Key Terms and Formula:
Confidence Interval: \( \bar{x} \pm t_{\alpha/2, df} \frac{s}{\sqrt{n}} \)
Where:
\( \bar{x} \) = sample mean
\( s \) = sample standard deviation
n = sample size
df = degrees of freedom = n - 1
\( t_{\alpha/2, df} \) = critical value from the t-distribution
Step-by-Step Guidance
Identify the sample mean, sample standard deviation, sample size, and confidence level.
Calculate the degrees of freedom (df = n - 1).
Find the critical value \( t_{\alpha/2, df} \) for a 99% confidence level and the calculated degrees of freedom.
Calculate the standard error: \( \frac{s}{\sqrt{n}} \)
Set up the confidence interval formula using the values from the previous steps.
Try solving on your own before revealing the answer!
Q14. A laboratory tested twelve chicken eggs and found that the mean amount of cholesterol was 185 milligrams with s = 17.6 milligrams. Construct a 95% confidence interval for the true mean cholesterol content of all such eggs.
Background
Topic: Confidence Interval for a Population Mean (Unknown Standard Deviation, Small Sample)
This question tests your ability to construct a confidence interval for a population mean when the population standard deviation is unknown and the sample size is small, requiring the use of the t-distribution.
Key Terms and Formula:
Confidence Interval: \( \bar{x} \pm t_{\alpha/2, df} \frac{s}{\sqrt{n}} \)
Step-by-Step Guidance
Identify the sample mean, sample standard deviation, sample size, and confidence level.
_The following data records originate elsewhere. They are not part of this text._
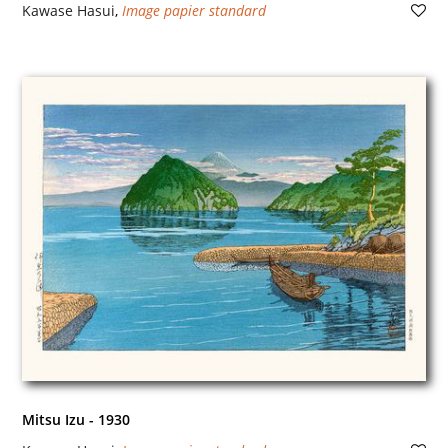
Kawase Hasui
,
Image papier standard
Mitsu Izu - 1930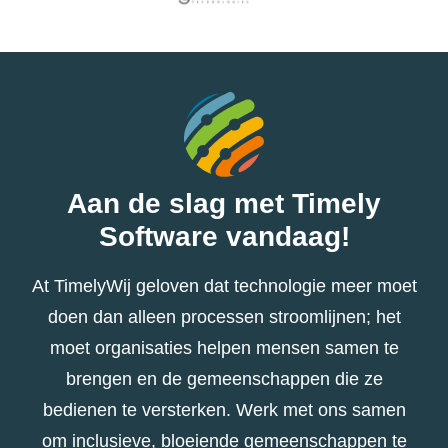
Aan de slag met Timely
Software vandaag!
At TimelyWij geloven dat technologie meer moet
doen dan alleen processen stroomlijnen; het
moet organisaties helpen mensen samen te
brengen en de gemeenschappen die ze
bedienen te versterken. Werk met ons samen
om inclusieve, bloeiende gemeenschappen te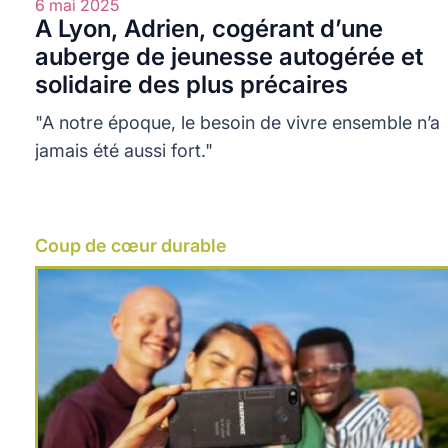
6 mai 2025
A Lyon, Adrien, cogérant d’une
auberge de jeunesse autogérée et
solidaire des plus précaires
"A notre époque, le besoin de vivre ensemble n’a
jamais été aussi fort."
Coup de cœur durable
Lire plus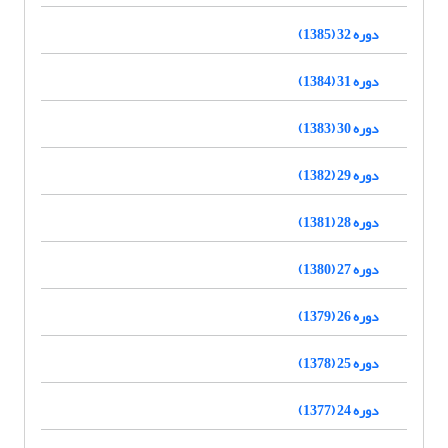
دوره 32 (1385)
دوره 31 (1384)
دوره 30 (1383)
دوره 29 (1382)
دوره 28 (1381)
دوره 27 (1380)
دوره 26 (1379)
دوره 25 (1378)
دوره 24 (1377)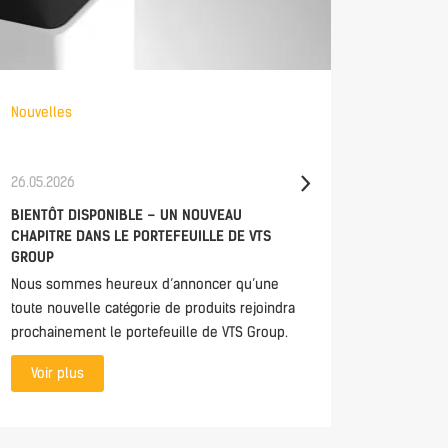
Nouvelles
Nouvelle
26.05.2026
21.05.202
BIENTÔT DISPONIBLE – UN NOUVEAU
CONTROL
CHAPITRE DANS LE PORTEFEUILLE DE VTS
DIRECTL
GROUP
MHMI 2.0
Nous sommes heureux d’annoncer qu’une
The mHMI
toute nouvelle catégorie de produits rejoindra
access t
prochainement le portefeuille de VTS Group.
anywhere
monitori
Voir plus
everythin
interface.
Voir p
Calculate the degrees of freedom (df = n - 1).
Find the critical value \( t_{\alpha/2, df} \) for a 95% confidence level and the calculated degrees of freedom.
Calculate the standard error: \( \frac{s}{\sqrt{n}} \)
Set up the confidence interval formula using the values from the previous steps.
Try solving on your own before revealing the answer!